Dascomb’s poem presaged his own plight. Nine months after he wrote about the sights of this unnamed grisly carnage, he fell wounded himself, becoming another victim of the war's savage butchery. His regiment retreated, leaving him alone, piled among the “nerveless dead.” On July 5, three days after Dascomb received his Gettysburg wound, the survivors of the 2nd New Hampshire returned to the Peach Orchard, recovering him and any others who held on to life. Dutifully, the soldiers of the 2nd New Hampshire removed him to a field hospital, but he lasted only another eight days, succumbing to his wounds on July 13. His comrades buried him on the field, and later that autumn, grave diggers interred his body in the Soldiers’ National Cemetery. To this day, his earthly remains lie under Grave 11, Section A, in the New Hampshire Plot. According to reports, his last words were: “I enjoy the sweet consciousness of always having striven to do my duty.”

(Dascomb's grave, GNMP, N. H. Plot, Section A, No. 11.)

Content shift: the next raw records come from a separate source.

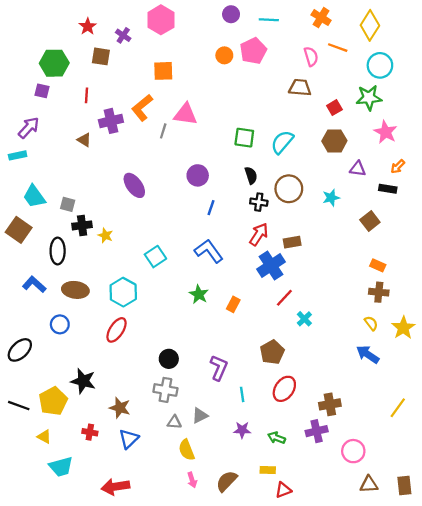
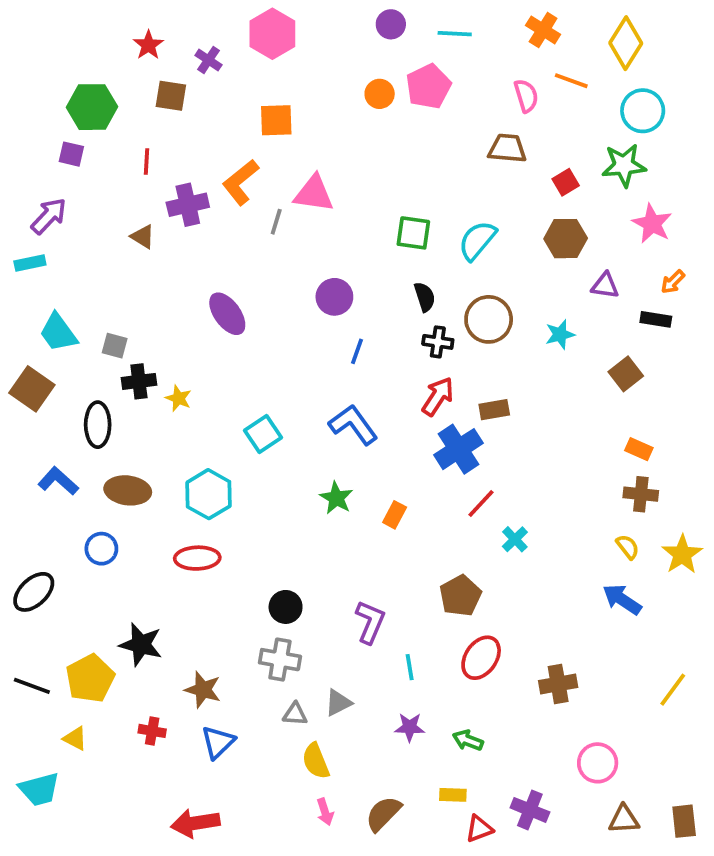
red ellipse: (117, 330) -> (197, 558), turned 55
purple cross: (317, 431) -> (530, 810), moved, turned 35
cyan trapezoid: (61, 467) -> (39, 789), moved

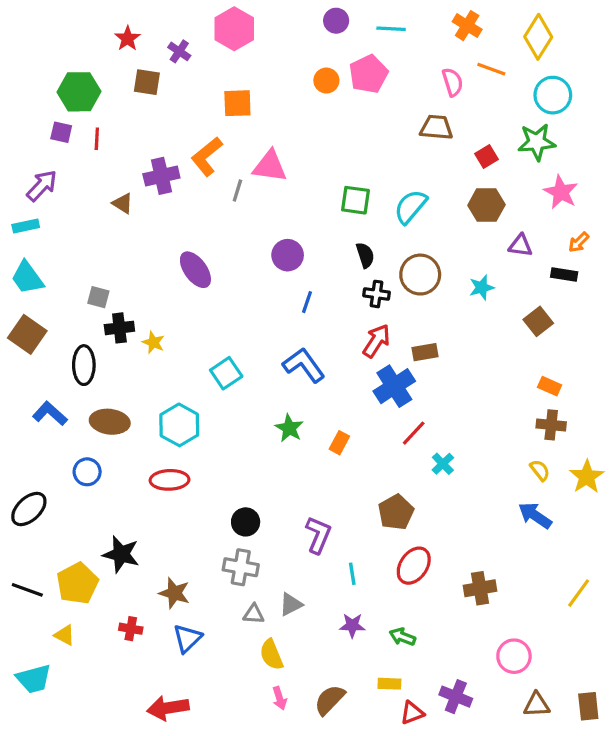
red line: (147, 162) -> (97, 139), moved
cyan trapezoid: (58, 333) -> (27, 278), moved

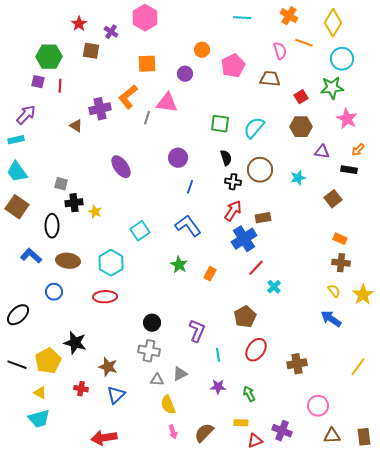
purple circle: (336, 21) -> (185, 74), moved
pink pentagon: (368, 74) -> (233, 66), moved
green arrow: (402, 637) -> (249, 394), turned 42
cyan trapezoid: (34, 679) -> (39, 419), moved

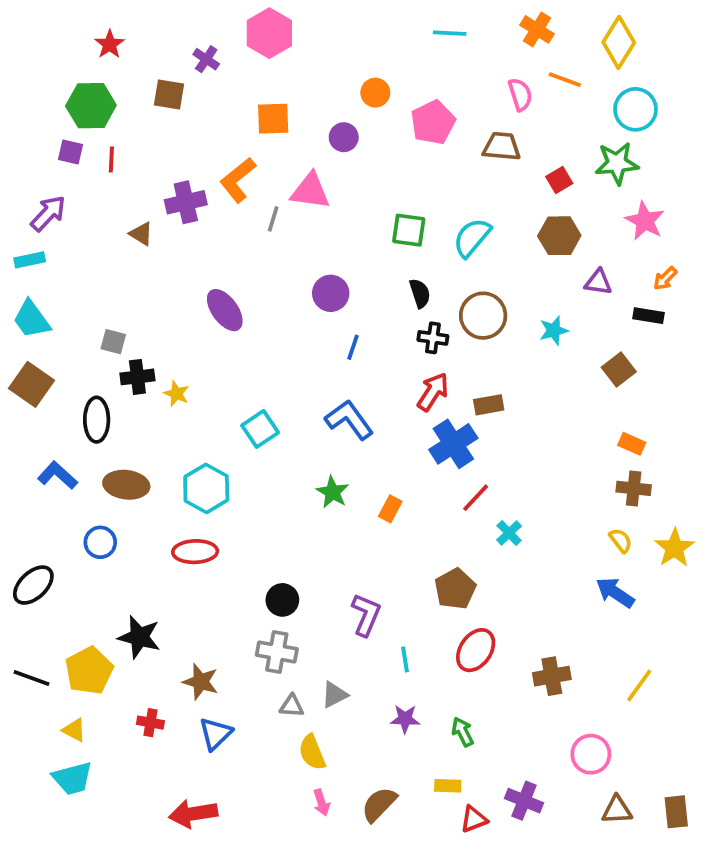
red star: (79, 24) -> (110, 44), moved
yellow line: (358, 367) -> (639, 685), moved

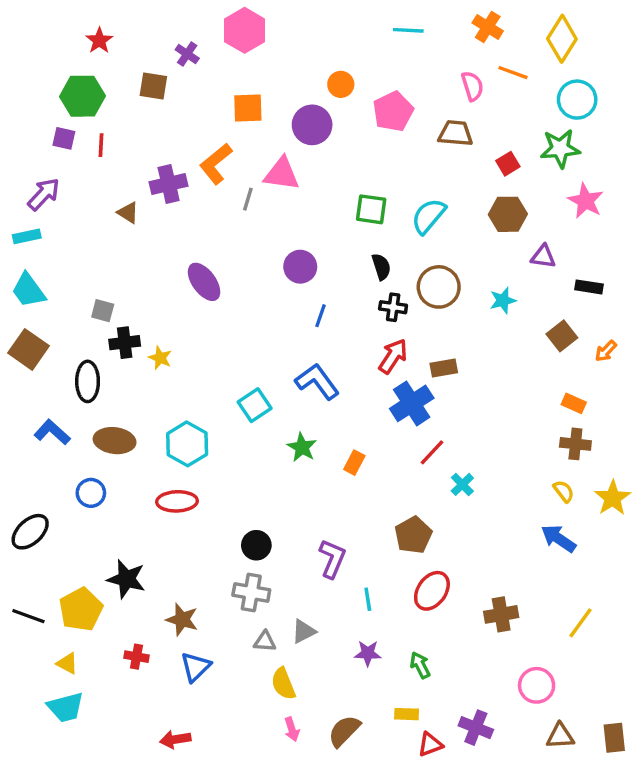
purple circle: (344, 137) -> (312, 125), size x1.5
orange arrow: (665, 278) -> (606, 351), moved
cyan square: (260, 429) -> (255, 405), moved
red arrow: (193, 814) -> (175, 739), size x0.7

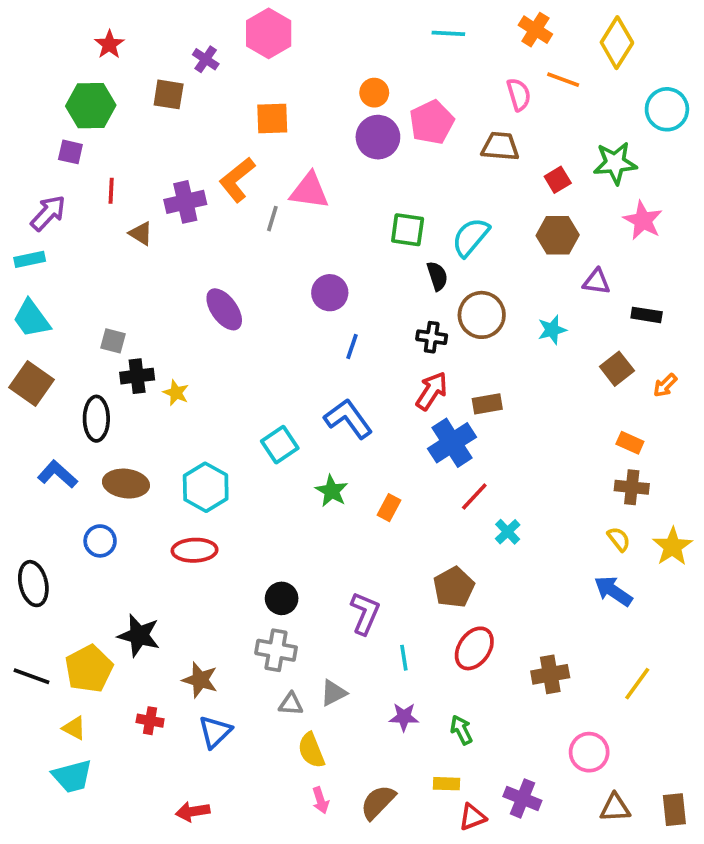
cyan circle: (577, 100) -> (667, 109), moved
purple circle: (312, 125) -> (378, 137), moved
red line: (101, 145) -> (111, 191), moved
black semicircle: (381, 267) -> (437, 276), moved
black ellipse: (30, 532) -> (33, 584), turned -60

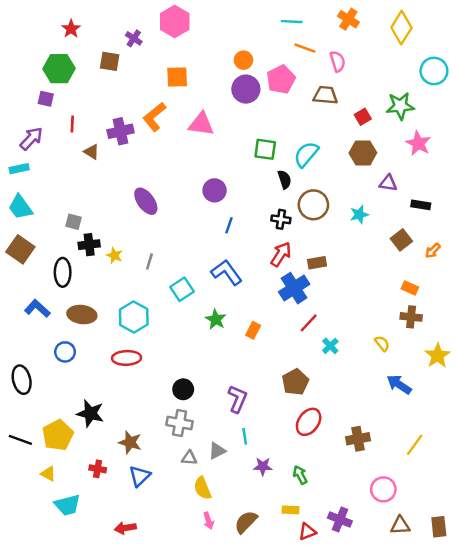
orange line: (563, 80) -> (305, 48), moved
gray line: (272, 219) -> (149, 261), moved
yellow semicircle: (619, 539) -> (382, 343), moved
cyan line: (404, 658) -> (245, 436), moved
cyan trapezoid: (72, 776) -> (67, 505), moved

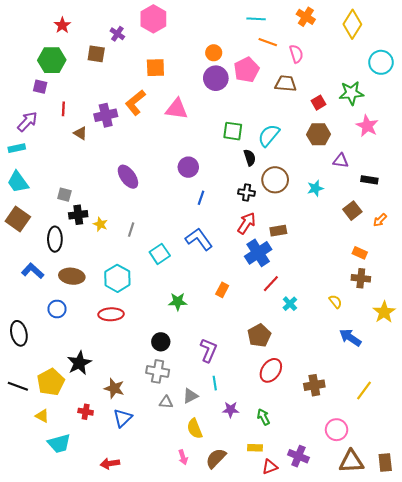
green star: (216, 319) -> (178, 302), moved, turned -30
black star: (90, 413) -> (79, 363), turned 30
yellow semicircle: (202, 488) -> (195, 429), moved
brown triangle: (400, 526) -> (351, 461), size x1.4

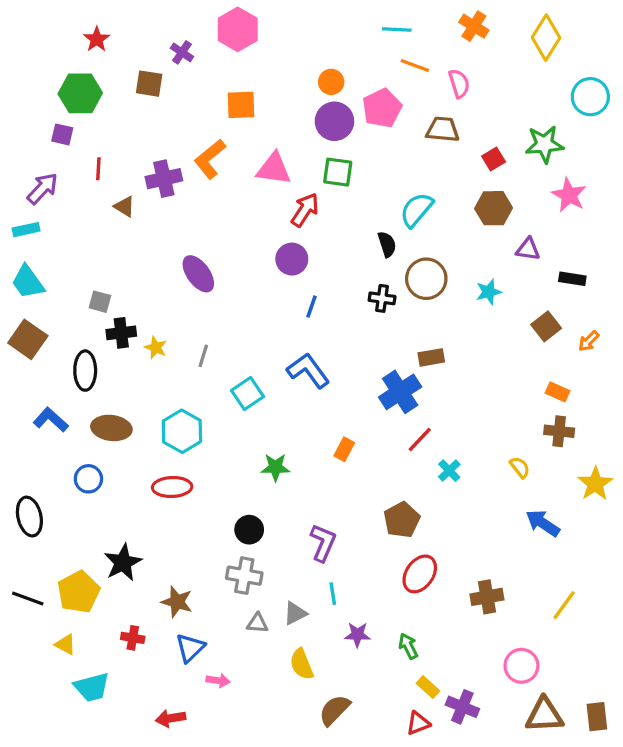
green square: (233, 131) -> (338, 172), moved
red arrow: (247, 223) -> (305, 210), moved
yellow rectangle: (255, 448) -> (428, 687), moved, turned 40
pink arrow: (183, 457) -> (218, 681), moved, turned -64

News of Dascomb’s death shocked his friends. His professors at Tufts held a vigil for him. One friend later drafted a postmortem resolution that declared, “Dascomb was a young man of great promise, and his death is a severe loss to the community and the country. . . .  God shall grant that the fall of our lamented friend may be overruled to the furtherance of the glorious cause in which he bled and died; and hasten the day when the Stars and Stripes shall peacefully wave over our entire National Domain.” Of course, Dacomb knew that his death would cause immense grief, not unlike the deaths of many other boys in blue. There is no evidence that he naively believed that war was some glorious thing. His “Price of Freedom Poem” continued:

Yes, the soldier lives and dies, sometimes unwept; unknown,

For there be some (thank God, tis few) who travel this world alone,

The soldier’s friends in his far off home, how with fear they watch and wait,

When news of a bloody contest comes to learn of their soldier’s fate.

 

But what did it all mean? How did Dascomb consider death? As the title of his poem implies, he understood that Union soldiers had to sacrifice themselves to achieve the nation's greater purpose. That was the price the soldiers had to pay to purchase their country's freedom. Take note of Dascomb’s final stanza. Notice the way he talks about the liberation of slaves and the preservation of the Constitution. He wields subtle language to underscore the essential point: Free government can only come by having free men:

Gods ways are just, this much we know, His purpose we fulfill,

His Children are our Brethren all, deny it though we will,

Our brethren in the right to live, to labor and enjoy,

This Magna Charta of our hopes, none shall ‘ere destroy.

 

For a soldier, I imagine that Hell is a battlefield draped in aftermath. In 1862, Dascomb imagined himself as a victim of that grisly aftermath. In 1863, his vision came true. He paid the ultimate price—the price of freedom. Can bravery be distilled to its essence any more than this?